Before this we create a 2d array with column index values of non-diagonal elements for the new 2d array like this

In []: columnIndexArray = np.delete(np.meshgrid(np.arange(q+1), np.arange(p))[0], np.arange(0, p * (q+1), q+2)).reshape(p,q)
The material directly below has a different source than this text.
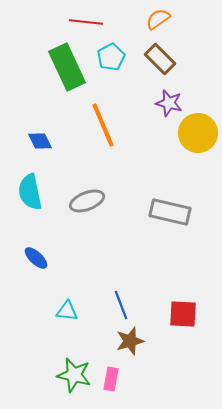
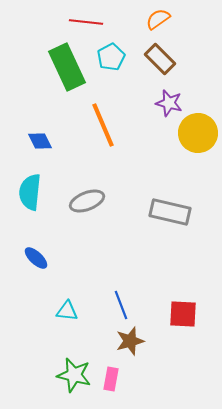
cyan semicircle: rotated 18 degrees clockwise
The output of the above will look as follows:

In []: columnIndexArray
Out[]: 
array([[1, 2, 3],
      [0, 2, 3],
      [0, 1, 3],
      [0, 1, 2]])

Step 2:

Now construct px q+1 2d array of zeros like this

In []: B = np.zeros((p,q+1))

In []: B
Out[]: 
array([[ 0.,  0.,  0.,  0.],
       [ 0.,  0.,  0.,  0.],
       [ 0.,  0.,  0.,  0.],
       [ 0.,  0.,  0.,  0.]])

Step 3:

Now assign the non diagonal elements with the values from A

In []: B[np.arange(p)[:,None], columnIndexArray] = A

In []: B
Out[]: 
array([[  0.,   1.,   2.,   3.],
      [  4.,   0.,   5.,   6.],
      [  7.,   8.,   0.,   9.],
      [ 10.,  11.,  12.,   0.]])

Note: To make your code dynamic replace p with A.shape[0] and q with A.shape[1] respectively.

Answer 6

Again, I don't know how fast it is but you could try using numpy.lib.stride_tricks.as_strided :

import numpy as np
as_strided = np.lib.stride_tricks.as_strided

matrix = (np.arange(12)+1).reshape((4,3))

n, m = matrix.shape
t = matrix.reshape((m, n))
t = np.hstack((np.array([[0]*m]).T, t))
t = np.vstack((t, [0]*(n+1)))
q = as_strided(t, (n,n), (t.itemsize*n, 8))
print(q)

Output:

[[ 0  1  2  3]
 [ 4  0  5  6]
 [ 7  8  0  9]
 [10 11 12  0]]

That is, pad the reshaped array left and bottom with zeros and stride to put the left-hand zeros on the diagonal. Unfortunately, you need the bottom row of zeros to get the final zero in your output matrix in the case of (n+1,n) arrays (since eg 5*3=15 is one less than 4*4=16). You can do without this if you start with a square matrix.